Leaving out any pictures, transcribe every record exactly.

▶ Provided records:
┌────────

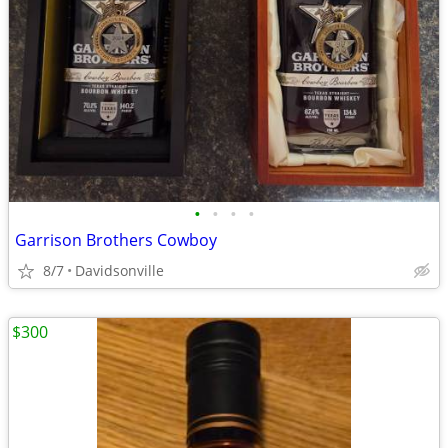
•
•
•
•
Garrison Brothers Cowboy
8/7
Davidsonville
$300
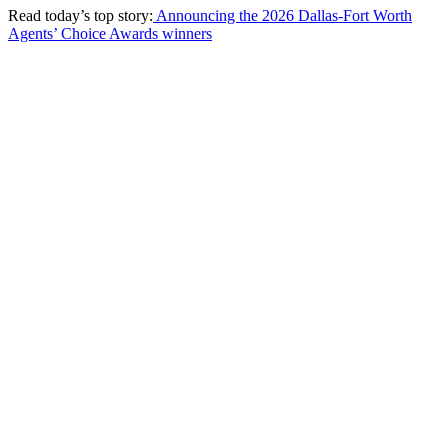
Read today’s top story:
Announcing the 2026 Dallas-Fort Worth
Agents’ Choice Awards winners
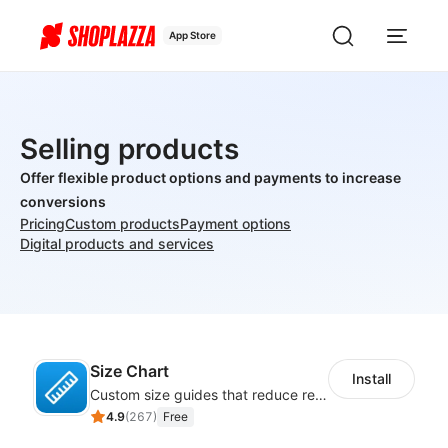
App Store
Selling products
Offer flexible product options and payments to increase
conversions
Pricing
Custom products
Payment options
Digital products and services
Size Chart
Install
Custom size guides that reduce returns and boost sales
4.9
(
267
)
Free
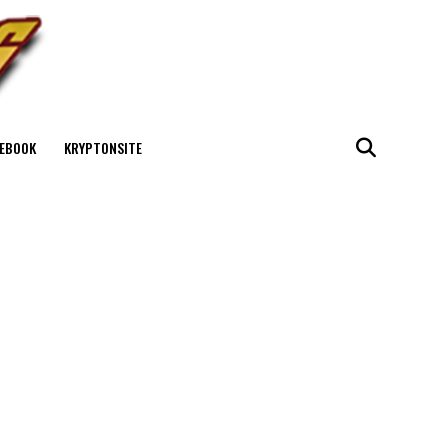
EBOOK
KRYPTONSITE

└────────

▶ Solved problem:
•
•
•
•
Garrison Brothers Cowboy
8/7
Davidsonville
$300
Read today’s top story:
Announcing the 2026 Dallas-Fort Worth
Agents’ Choice Awards winners
App Store
Selling products
Offer flexible product options and payments to increase
conversions
Pricing
Custom products
Payment options
Digital products and services
Size Chart
Install
Custom size guides that reduce returns and boost sales
4.9
(
267
)
Free
EBOOK
KRYPTONSITE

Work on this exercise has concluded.